Jeremy Lin is anomalous in all sorts of ways. He's a Harvard grad in the N.B.A., an Asian-American man in professional sports. But we shouldn't neglect the biggest anomaly. He's a religious person in professional sports.This is precisely backwards. The fact that Jeremy Lin is "a religious person in professional sports" may well be the least anomalous thing about him, short of him being an actual athlete. As any casual sports fan knows, America's major sports are overrun with God-thanking, Bible-study-convening, Christ-quoting athletes.
Brooks seems to be aware of this when he says "We've become accustomed to the faith-driven athlete and coach," but that directly contradicts his original point. He then goes on to argue that "the moral ethos of sport is in tension with the moral ethos of faith." A sympathetic reading says that the point about Lin being an anomaly was poor-wording on the way to this much more substantive argument.
Fair enough. But I don't really see why sports is any more in "tension" with the "moral ethos of faith" than a great variety of other human endeavors. I'm not even sure that it is. And if we agree that Lin is, in fact, not an anomaly, then why are we talking about this now? Why not with Tony Dungy? Or Charlie Ward? Or Kareem-Abdul Jabbar? Why now?
I think we need to clear about something: Jeremy Lin is a human being with the athletic capacity to play, and evidently, excel at professional basketball. That fact differentiates him from the vast majority of the population--regardless of ethnicity. As Stacy said in comments a few days ago--Jeremy Lin is a freak athlete. Like Michael Vick is a freak athlete. Like Wes Welker is a freak athlete. Like Peyton Hillis is a freak athlete.

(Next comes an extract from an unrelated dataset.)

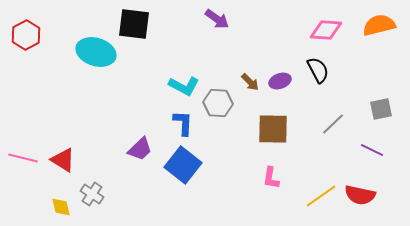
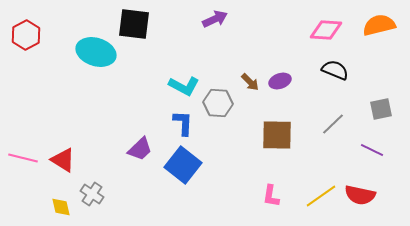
purple arrow: moved 2 px left; rotated 60 degrees counterclockwise
black semicircle: moved 17 px right; rotated 40 degrees counterclockwise
brown square: moved 4 px right, 6 px down
pink L-shape: moved 18 px down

Lin's religiosity, it turns out, tends to be fairly common among freak athletes. I'd push it further and (disagreeing with my label-mate Robert Wright) say that the fact that Lin's ability to see the floor in a way that most civilians don't, is also fairly common among freak athletes who excel at playing point-guard. There is a great significance in the fact that Lin is Asian-American--but that significance, I would argue, lies more in what we see, than in what he is.